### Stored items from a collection
+---+

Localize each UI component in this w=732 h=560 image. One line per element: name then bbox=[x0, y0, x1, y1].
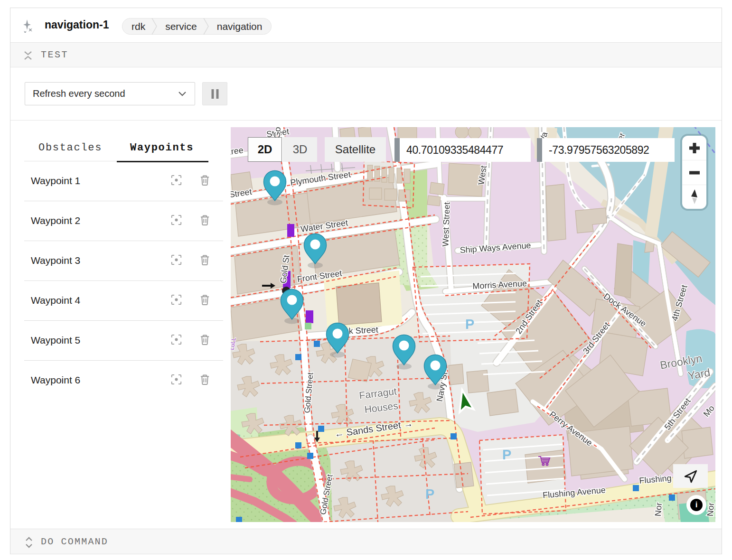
svg-text:Nor: Nor bbox=[705, 502, 715, 517]
svg-text:P: P bbox=[465, 317, 474, 332]
svg-text:P: P bbox=[425, 486, 434, 502]
svg-text:k Street: k Street bbox=[348, 325, 378, 336]
svg-text:tree: tree bbox=[231, 145, 244, 157]
svg-text:P: P bbox=[502, 447, 511, 462]
svg-text:Nor: Nor bbox=[653, 502, 664, 517]
svg-text:West Street: West Street bbox=[441, 202, 451, 247]
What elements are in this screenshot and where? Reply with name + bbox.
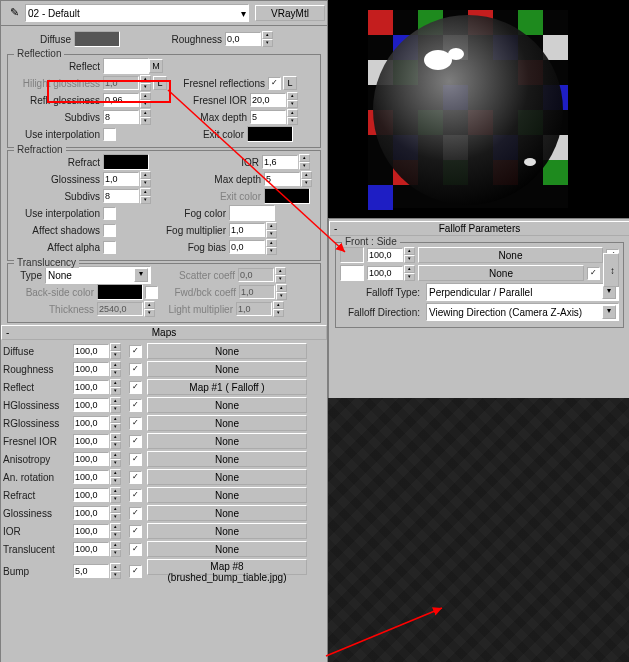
map-enable-checkbox[interactable]: ✓	[129, 345, 142, 358]
refl-exitcolor-swatch[interactable]	[247, 126, 293, 142]
map-amount-spinner[interactable]: ▴▾	[73, 541, 125, 557]
falloff-dir-combo[interactable]: Viewing Direction (Camera Z-Axis)▾	[426, 303, 619, 321]
fog-bias-label: Fog bias	[164, 242, 229, 253]
refr-maxdepth-spinner[interactable]: ▴▾	[264, 171, 312, 187]
falloff-type-combo[interactable]: Perpendicular / Parallel▾	[426, 283, 619, 301]
refr-subdivs-spinner[interactable]: ▴▾	[103, 188, 151, 204]
falloff-on2-checkbox[interactable]: ✓	[587, 267, 600, 280]
falloff-rollout-header[interactable]: -Falloff Parameters	[329, 221, 629, 236]
maps-table: Diffuse▴▾✓NoneRoughness▴▾✓NoneReflect▴▾✓…	[1, 342, 327, 584]
falloff-swap-button[interactable]: ↕	[603, 253, 619, 287]
map-amount-spinner[interactable]: ▴▾	[73, 379, 125, 395]
fresnel-checkbox[interactable]: ✓	[268, 77, 281, 90]
map-slot-button[interactable]: None	[147, 343, 307, 359]
fog-mult-label: Fog multiplier	[164, 225, 229, 236]
affect-shadows-checkbox[interactable]	[103, 224, 116, 237]
map-amount-spinner[interactable]: ▴▾	[73, 433, 125, 449]
falloff-amt1-spinner[interactable]: ▴▾	[367, 247, 415, 263]
affect-alpha-checkbox[interactable]	[103, 241, 116, 254]
map-amount-spinner[interactable]: ▴▾	[73, 361, 125, 377]
map-slot-button[interactable]: None	[147, 361, 307, 377]
roughness-spinner[interactable]: ▴▾	[225, 31, 273, 47]
fog-mult-spinner[interactable]: ▴▾	[229, 222, 277, 238]
map-slot-button[interactable]: None	[147, 397, 307, 413]
map-amount-spinner[interactable]: ▴▾	[73, 451, 125, 467]
map-enable-checkbox[interactable]: ✓	[129, 435, 142, 448]
map-enable-checkbox[interactable]: ✓	[129, 381, 142, 394]
hilight-gloss-label: Hilight glossiness	[12, 78, 103, 89]
map-amount-spinner[interactable]: ▴▾	[73, 563, 125, 579]
map-slot-button[interactable]: None	[147, 541, 307, 557]
hilight-lock-button[interactable]: L	[153, 76, 167, 90]
trans-type-combo[interactable]: None▾	[45, 266, 151, 284]
spin-up-icon[interactable]: ▴	[262, 31, 273, 39]
falloff-dir-label: Falloff Direction:	[340, 307, 423, 318]
map-enable-checkbox[interactable]: ✓	[129, 489, 142, 502]
refract-swatch[interactable]	[103, 154, 149, 170]
falloff-color1-swatch[interactable]	[340, 247, 364, 263]
refl-subdivs-spinner[interactable]: ▴▾	[103, 109, 151, 125]
fresnel-ior-spinner[interactable]: ▴▾	[250, 92, 298, 108]
map-enable-checkbox[interactable]: ✓	[129, 417, 142, 430]
ior-spinner[interactable]: ▴▾	[262, 154, 310, 170]
map-enable-checkbox[interactable]: ✓	[129, 525, 142, 538]
refraction-group: Refraction RefractIOR▴▾ Glossiness▴▾Max …	[7, 150, 321, 261]
refr-gloss-label: Glossiness	[12, 174, 103, 185]
map-slot-button[interactable]: None	[147, 469, 307, 485]
material-type-button[interactable]: VRayMtl	[255, 5, 325, 21]
roughness-input[interactable]	[225, 32, 261, 46]
map-amount-spinner[interactable]: ▴▾	[73, 523, 125, 539]
map-enable-checkbox[interactable]: ✓	[129, 471, 142, 484]
reflect-swatch[interactable]	[103, 58, 149, 74]
map-enable-checkbox[interactable]: ✓	[129, 453, 142, 466]
dropdown-arrow-icon: ▾	[241, 8, 246, 19]
svg-rect-15	[543, 160, 568, 185]
spin-down-icon[interactable]: ▾	[262, 39, 273, 47]
map-name-label: Bump	[3, 566, 32, 577]
map-amount-spinner[interactable]: ▴▾	[73, 505, 125, 521]
map-enable-checkbox[interactable]: ✓	[129, 363, 142, 376]
falloff-color2-swatch[interactable]	[340, 265, 364, 281]
map-enable-checkbox[interactable]: ✓	[129, 507, 142, 520]
map-amount-spinner[interactable]: ▴▾	[73, 397, 125, 413]
fresnel-lock-button[interactable]: L	[283, 76, 297, 90]
refr-gloss-spinner[interactable]: ▴▾	[103, 171, 151, 187]
fog-bias-spinner[interactable]: ▴▾	[229, 239, 277, 255]
map-slot-button[interactable]: None	[147, 451, 307, 467]
refl-interp-checkbox[interactable]	[103, 128, 116, 141]
falloff-amt2-spinner[interactable]: ▴▾	[367, 265, 415, 281]
affect-alpha-label: Affect alpha	[12, 242, 103, 253]
map-slot-button[interactable]: Map #1 ( Falloff )	[147, 379, 307, 395]
falloff-map1-button[interactable]: None	[418, 247, 603, 263]
material-selector[interactable]: 02 - Default ▾	[25, 4, 249, 22]
map-slot-button[interactable]: None	[147, 433, 307, 449]
map-amount-spinner[interactable]: ▴▾	[73, 343, 125, 359]
fog-color-swatch[interactable]	[229, 205, 275, 221]
map-amount-spinner[interactable]: ▴▾	[73, 415, 125, 431]
map-enable-checkbox[interactable]: ✓	[129, 399, 142, 412]
translucency-title: Translucency	[14, 257, 79, 268]
maps-rollout-header[interactable]: -Maps	[1, 325, 327, 340]
map-amount-spinner[interactable]: ▴▾	[73, 487, 125, 503]
map-name-label: HGlossiness	[3, 400, 62, 411]
refl-gloss-spinner[interactable]: ▴▾	[103, 92, 151, 108]
refr-interp-label: Use interpolation	[12, 208, 103, 219]
svg-point-30	[448, 48, 464, 60]
map-amount-spinner[interactable]: ▴▾	[73, 469, 125, 485]
svg-point-28	[373, 15, 563, 205]
diffuse-swatch[interactable]	[74, 31, 120, 47]
map-slot-button[interactable]: None	[147, 487, 307, 503]
svg-rect-24	[543, 35, 568, 60]
map-slot-button[interactable]: Map #8 (brushed_bump_tiable.jpg)	[147, 559, 307, 575]
maps-row-glossiness: Glossiness▴▾✓None	[1, 504, 327, 522]
falloff-map2-button[interactable]: None	[418, 265, 584, 281]
map-slot-button[interactable]: None	[147, 415, 307, 431]
reflect-map-button[interactable]: M	[149, 59, 163, 73]
refr-interp-checkbox[interactable]	[103, 207, 116, 220]
map-slot-button[interactable]: None	[147, 505, 307, 521]
eyedropper-icon[interactable]: ✎	[7, 6, 21, 20]
map-enable-checkbox[interactable]: ✓	[129, 543, 142, 556]
map-enable-checkbox[interactable]: ✓	[129, 565, 142, 578]
refl-maxdepth-spinner[interactable]: ▴▾	[250, 109, 298, 125]
map-slot-button[interactable]: None	[147, 523, 307, 539]
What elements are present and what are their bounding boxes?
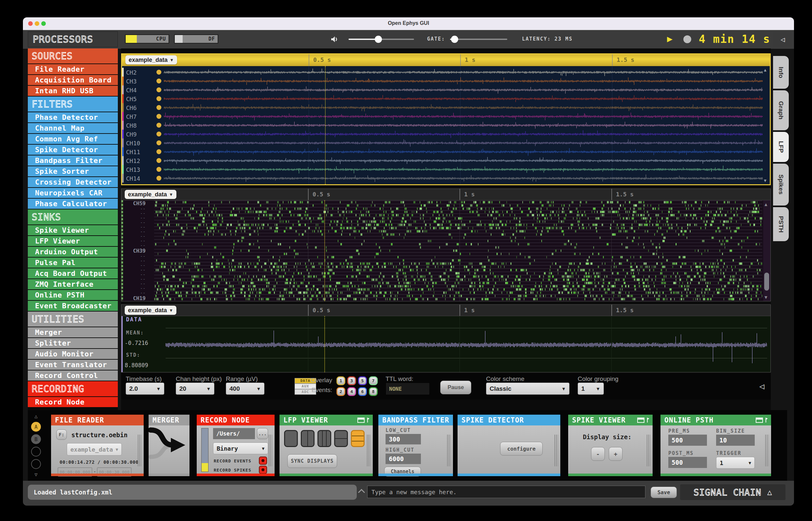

+---+

### Your instructions
Scanning the data above, copy out every line where "header" is found.

### Exercise answer
falloff-rollout-header[interactable]: -Falloff Parameters	[329, 221, 629, 236]
maps-rollout-header[interactable]: -Maps	[1, 325, 327, 340]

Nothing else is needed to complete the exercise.